_Action item_
Set down the entries that follow exactly as written, leaving out any images.
──────── Task material
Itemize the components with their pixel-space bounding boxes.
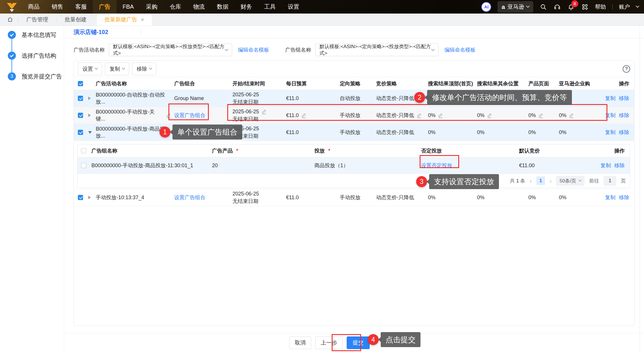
adgroup-select-all-checkbox[interactable] bbox=[81, 148, 86, 153]
previous-step-button[interactable]: 上一步 bbox=[315, 336, 343, 349]
set-negative-targeting-link[interactable]: 设置否定投放 bbox=[421, 162, 452, 169]
row-checkbox[interactable] bbox=[78, 96, 83, 101]
menu-item-service[interactable]: 客服 bbox=[69, 0, 93, 14]
remove-row-link[interactable]: 移除 bbox=[619, 112, 629, 119]
adgroup-row-checkbox[interactable] bbox=[81, 163, 86, 168]
menu-item-sales[interactable]: 销售 bbox=[46, 0, 69, 14]
edit-campaign-template-link[interactable]: 编辑命名模板 bbox=[238, 46, 269, 53]
menu-item-fba[interactable]: FBA bbox=[117, 0, 140, 14]
adgroup-template-value: 默认模板:<ASIN>-<定向策略>-<投放类型>-<匹配方式> bbox=[320, 43, 432, 57]
help-link[interactable]: 帮助 bbox=[595, 3, 606, 11]
cancel-button[interactable]: 取消 bbox=[289, 336, 311, 349]
row-checkbox[interactable] bbox=[78, 195, 83, 200]
edit-icon[interactable] bbox=[487, 113, 492, 118]
expand-arrow-icon[interactable] bbox=[88, 114, 91, 117]
copy-row-link[interactable]: 复制 bbox=[605, 129, 615, 136]
step-choose-structure[interactable]: 选择广告结构 bbox=[0, 52, 64, 60]
help-question-icon[interactable]: ? bbox=[623, 65, 630, 73]
menu-item-data[interactable]: 数据 bbox=[211, 0, 234, 14]
goto-page-input[interactable] bbox=[604, 176, 616, 186]
close-icon[interactable]: × bbox=[141, 16, 144, 23]
step-number-icon: 3 bbox=[8, 72, 16, 80]
notifications-bell-icon[interactable]: 8 bbox=[567, 3, 575, 11]
select-all-checkbox[interactable] bbox=[78, 81, 83, 86]
bidding-value: 动态竞价-只降低 bbox=[376, 194, 428, 201]
tab-ad-management[interactable]: 广告管理 bbox=[18, 14, 56, 26]
step-preview-submit[interactable]: 3 预览并提交广告 bbox=[0, 72, 64, 80]
amazon-business-value: 0% bbox=[559, 195, 605, 201]
row-checkbox[interactable] bbox=[78, 113, 83, 118]
campaign-template-value: 默认模板:<ASIN>-<定向策略>-<投放类型>-<匹配方式> bbox=[113, 43, 225, 57]
menu-item-advertising[interactable]: 广告 bbox=[93, 0, 117, 14]
account-chevron-icon[interactable] bbox=[636, 4, 639, 8]
adgroup-targeting: 商品投放（1） bbox=[314, 162, 421, 169]
menu-item-products[interactable]: 商品 bbox=[22, 0, 46, 14]
campaign-template-select[interactable]: 默认模板:<ASIN>-<定向策略>-<投放类型>-<匹配方式> bbox=[109, 44, 232, 56]
menu-item-warehouse[interactable]: 仓库 bbox=[164, 0, 187, 14]
bidding-value: 动态竞价-只降低 bbox=[376, 129, 428, 136]
step-done-icon bbox=[8, 31, 16, 39]
campaign-row-manual-keyword: B000000000-手动投放-关键... 设置广告组合 2025-06-25 … bbox=[74, 107, 634, 124]
remove-dropdown-button[interactable]: 移除 bbox=[132, 63, 156, 75]
menu-item-purchasing[interactable]: 采购 bbox=[140, 0, 164, 14]
apps-grid-icon[interactable] bbox=[581, 3, 589, 11]
targeting-value: 手动投放 bbox=[340, 129, 376, 136]
page-number-button[interactable]: 1 bbox=[536, 176, 545, 185]
col-adgroup-name: 广告组名称 bbox=[91, 147, 212, 154]
remove-row-link[interactable]: 移除 bbox=[619, 129, 629, 136]
menu-item-tools[interactable]: 工具 bbox=[258, 0, 282, 14]
edit-icon[interactable] bbox=[301, 113, 307, 118]
adgroup-header-row: 广告组名称 广告产品* 投放* 否定投放 默认竞价 操作 bbox=[78, 144, 630, 157]
headset-support-icon[interactable] bbox=[553, 3, 561, 11]
set-portfolio-link[interactable]: 设置广告组合 bbox=[174, 194, 205, 201]
remove-row-link[interactable]: 移除 bbox=[619, 194, 629, 201]
callout-number: 3 bbox=[416, 176, 427, 187]
row-checkbox[interactable] bbox=[78, 130, 83, 135]
copy-row-link[interactable]: 复制 bbox=[605, 95, 615, 102]
prev-page-icon[interactable]: ‹ bbox=[530, 178, 532, 184]
brand-logo-icon[interactable] bbox=[5, 1, 18, 13]
campaign-name: B000000000-自动投放-自动投放... bbox=[96, 91, 174, 105]
edit-icon[interactable] bbox=[166, 113, 171, 118]
adgroup-template-select[interactable]: 默认模板:<ASIN>-<定向策略>-<投放类型>-<匹配方式> bbox=[315, 44, 439, 56]
copy-row-link[interactable]: 复制 bbox=[600, 162, 611, 169]
menu-item-settings[interactable]: 设置 bbox=[282, 0, 305, 14]
edit-icon[interactable] bbox=[569, 113, 574, 118]
marketplace-selector[interactable]: a 亚马逊 bbox=[497, 1, 533, 13]
home-icon[interactable] bbox=[0, 14, 18, 26]
copy-row-link[interactable]: 复制 bbox=[605, 112, 615, 119]
remove-row-link[interactable]: 移除 bbox=[614, 162, 625, 169]
menu-item-finance[interactable]: 财务 bbox=[234, 0, 258, 14]
submit-button[interactable]: 提交 bbox=[347, 336, 370, 349]
expand-arrow-icon[interactable] bbox=[88, 97, 91, 100]
tab-bulk-new-ads-active[interactable]: 批量新建广告 × bbox=[97, 14, 152, 26]
budget-value: €11.0 bbox=[286, 112, 299, 118]
search-icon[interactable] bbox=[540, 3, 547, 11]
collapse-arrow-icon[interactable] bbox=[88, 131, 92, 134]
tab-bulk-create[interactable]: 批量创建 bbox=[57, 14, 95, 26]
edit-adgroup-template-link[interactable]: 编辑命名模板 bbox=[444, 46, 476, 53]
targeting-value: 自动投放 bbox=[340, 95, 376, 102]
next-page-icon[interactable]: › bbox=[550, 178, 552, 184]
account-menu[interactable]: 账户 bbox=[619, 3, 630, 11]
set-dropdown-button[interactable]: 设置 bbox=[78, 63, 102, 75]
step-basic-info[interactable]: 基本信息填写 bbox=[0, 31, 64, 39]
marketplace-label: 亚马逊 bbox=[508, 3, 524, 11]
callout-number: 2 bbox=[414, 92, 425, 103]
copy-row-link[interactable]: 复制 bbox=[605, 194, 615, 201]
step-connector bbox=[12, 60, 12, 72]
set-portfolio-link[interactable]: 设置广告组合 bbox=[174, 112, 205, 119]
page-size-select[interactable]: 50条/页 bbox=[556, 176, 585, 186]
edit-icon[interactable] bbox=[416, 113, 422, 118]
edit-icon[interactable] bbox=[438, 113, 443, 118]
product-pages-value: 0% bbox=[528, 195, 559, 201]
copy-dropdown-button[interactable]: 复制 bbox=[105, 63, 129, 75]
ai-assistant-icon[interactable]: AI bbox=[481, 2, 491, 12]
store-tab[interactable]: 演示店铺-102 bbox=[74, 28, 108, 36]
remove-row-link[interactable]: 移除 bbox=[619, 95, 629, 102]
expand-arrow-icon[interactable] bbox=[88, 196, 91, 199]
callout-4: 4 点击提交 bbox=[368, 332, 420, 347]
edit-icon[interactable] bbox=[261, 109, 267, 114]
edit-icon[interactable] bbox=[538, 113, 544, 118]
menu-item-logistics[interactable]: 物流 bbox=[187, 0, 211, 14]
────────────────
_Output of the exercise_
Itemize the components with their pixel-space bounding boxes.
adgroup-select-all-checkbox[interactable] bbox=[81, 148, 86, 153]
previous-step-button[interactable]: 上一步 bbox=[315, 336, 343, 349]
set-negative-targeting-link[interactable]: 设置否定投放 bbox=[421, 162, 452, 169]
row-checkbox[interactable] bbox=[78, 96, 83, 101]
menu-item-service[interactable]: 客服 bbox=[69, 0, 93, 14]
remove-row-link[interactable]: 移除 bbox=[619, 112, 629, 119]
adgroup-row-checkbox[interactable] bbox=[81, 163, 86, 168]
menu-item-sales[interactable]: 销售 bbox=[46, 0, 69, 14]
edit-campaign-template-link[interactable]: 编辑命名模板 bbox=[238, 46, 269, 53]
menu-item-fba[interactable]: FBA bbox=[117, 0, 140, 14]
adgroup-template-value: 默认模板:<ASIN>-<定向策略>-<投放类型>-<匹配方式> bbox=[320, 43, 432, 57]
help-link[interactable]: 帮助 bbox=[595, 3, 606, 11]
cancel-button[interactable]: 取消 bbox=[289, 336, 311, 349]
row-checkbox[interactable] bbox=[78, 195, 83, 200]
edit-icon[interactable] bbox=[487, 113, 492, 118]
expand-arrow-icon[interactable] bbox=[88, 114, 91, 117]
copy-row-link[interactable]: 复制 bbox=[605, 129, 615, 136]
step-choose-structure[interactable]: 选择广告结构 bbox=[0, 52, 64, 60]
help-question-icon[interactable]: ? bbox=[623, 65, 630, 73]
menu-item-data[interactable]: 数据 bbox=[211, 0, 234, 14]
goto-page-input[interactable] bbox=[604, 176, 616, 186]
close-icon[interactable]: × bbox=[141, 16, 144, 23]
step-number-icon: 3 bbox=[8, 72, 16, 80]
notifications-bell-icon[interactable]: 8 bbox=[567, 3, 575, 11]
select-all-checkbox[interactable] bbox=[78, 81, 83, 86]
bidding-value: 动态竞价-只降低 bbox=[376, 194, 428, 201]
tab-ad-management[interactable]: 广告管理 bbox=[18, 14, 56, 26]
step-preview-submit[interactable]: 3 预览并提交广告 bbox=[0, 72, 64, 80]
amazon-business-value: 0% bbox=[559, 195, 605, 201]
row-checkbox[interactable] bbox=[78, 113, 83, 118]
campaign-template-value: 默认模板:<ASIN>-<定向策略>-<投放类型>-<匹配方式> bbox=[113, 43, 225, 57]
menu-item-advertising[interactable]: 广告 bbox=[93, 0, 117, 14]
account-chevron-icon[interactable] bbox=[636, 4, 639, 8]
adgroup-targeting: 商品投放（1） bbox=[314, 162, 421, 169]
menu-item-products[interactable]: 商品 bbox=[22, 0, 46, 14]
campaign-template-select[interactable]: 默认模板:<ASIN>-<定向策略>-<投放类型>-<匹配方式> bbox=[109, 44, 232, 56]
menu-item-warehouse[interactable]: 仓库 bbox=[164, 0, 187, 14]
bidding-value: 动态竞价-只降低 bbox=[376, 129, 428, 136]
step-done-icon bbox=[8, 31, 16, 39]
campaign-row-manual-keyword: B000000000-手动投放-关键... 设置广告组合 2025-06-25 … bbox=[74, 107, 634, 124]
remove-dropdown-button[interactable]: 移除 bbox=[132, 63, 156, 75]
menu-item-purchasing[interactable]: 采购 bbox=[140, 0, 164, 14]
apps-grid-icon[interactable] bbox=[581, 3, 589, 11]
targeting-value: 手动投放 bbox=[340, 129, 376, 136]
page-number-button[interactable]: 1 bbox=[536, 176, 545, 185]
col-adgroup-name: 广告组名称 bbox=[91, 147, 212, 154]
remove-row-link[interactable]: 移除 bbox=[619, 129, 629, 136]
menu-item-tools[interactable]: 工具 bbox=[258, 0, 282, 14]
edit-icon[interactable] bbox=[301, 113, 307, 118]
adgroup-header-row: 广告组名称 广告产品* 投放* 否定投放 默认竞价 操作 bbox=[78, 144, 630, 157]
headset-support-icon[interactable] bbox=[553, 3, 561, 11]
set-portfolio-link[interactable]: 设置广告组合 bbox=[174, 194, 205, 201]
remove-row-link[interactable]: 移除 bbox=[619, 194, 629, 201]
callout-number: 3 bbox=[416, 176, 427, 187]
row-checkbox[interactable] bbox=[78, 130, 83, 135]
copy-row-link[interactable]: 复制 bbox=[605, 95, 615, 102]
prev-page-icon[interactable]: ‹ bbox=[530, 178, 532, 184]
brand-logo-icon[interactable] bbox=[5, 1, 18, 13]
campaign-name: B000000000-自动投放-自动投放... bbox=[96, 91, 174, 105]
edit-icon[interactable] bbox=[166, 113, 171, 118]
adgroup-template-select[interactable]: 默认模板:<ASIN>-<定向策略>-<投放类型>-<匹配方式> bbox=[315, 44, 439, 56]
copy-row-link[interactable]: 复制 bbox=[600, 162, 611, 169]
menu-item-settings[interactable]: 设置 bbox=[282, 0, 305, 14]
edit-icon[interactable] bbox=[569, 113, 574, 118]
marketplace-selector[interactable]: a 亚马逊 bbox=[497, 1, 533, 13]
home-icon[interactable] bbox=[0, 14, 18, 26]
copy-row-link[interactable]: 复制 bbox=[605, 112, 615, 119]
remove-row-link[interactable]: 移除 bbox=[614, 162, 625, 169]
menu-item-finance[interactable]: 财务 bbox=[234, 0, 258, 14]
submit-button[interactable]: 提交 bbox=[347, 336, 370, 349]
expand-arrow-icon[interactable] bbox=[88, 97, 91, 100]
tab-bulk-new-ads-active[interactable]: 批量新建广告 × bbox=[97, 14, 152, 26]
budget-value: €11.0 bbox=[286, 112, 299, 118]
search-icon[interactable] bbox=[540, 3, 547, 11]
collapse-arrow-icon[interactable] bbox=[88, 131, 92, 134]
tab-bulk-create[interactable]: 批量创建 bbox=[57, 14, 95, 26]
edit-adgroup-template-link[interactable]: 编辑命名模板 bbox=[444, 46, 476, 53]
targeting-value: 自动投放 bbox=[340, 95, 376, 102]
next-page-icon[interactable]: › bbox=[550, 178, 552, 184]
account-menu[interactable]: 账户 bbox=[619, 3, 630, 11]
set-dropdown-button[interactable]: 设置 bbox=[78, 63, 102, 75]
step-basic-info[interactable]: 基本信息填写 bbox=[0, 31, 64, 39]
marketplace-label: 亚马逊 bbox=[508, 3, 524, 11]
callout-number: 2 bbox=[414, 92, 425, 103]
copy-row-link[interactable]: 复制 bbox=[605, 194, 615, 201]
step-connector bbox=[12, 60, 12, 72]
set-portfolio-link[interactable]: 设置广告组合 bbox=[174, 112, 205, 119]
page-size-select[interactable]: 50条/页 bbox=[556, 176, 585, 186]
edit-icon[interactable] bbox=[416, 113, 422, 118]
edit-icon[interactable] bbox=[438, 113, 443, 118]
product-pages-value: 0% bbox=[528, 195, 559, 201]
copy-dropdown-button[interactable]: 复制 bbox=[105, 63, 129, 75]
ai-assistant-icon[interactable]: AI bbox=[481, 2, 491, 12]
store-tab[interactable]: 演示店铺-102 bbox=[74, 28, 108, 36]
remove-row-link[interactable]: 移除 bbox=[619, 95, 629, 102]
expand-arrow-icon[interactable] bbox=[88, 196, 91, 199]
callout-4: 4 点击提交 bbox=[368, 332, 420, 347]
edit-icon[interactable] bbox=[261, 109, 267, 114]
edit-icon[interactable] bbox=[538, 113, 544, 118]
menu-item-logistics[interactable]: 物流 bbox=[187, 0, 211, 14]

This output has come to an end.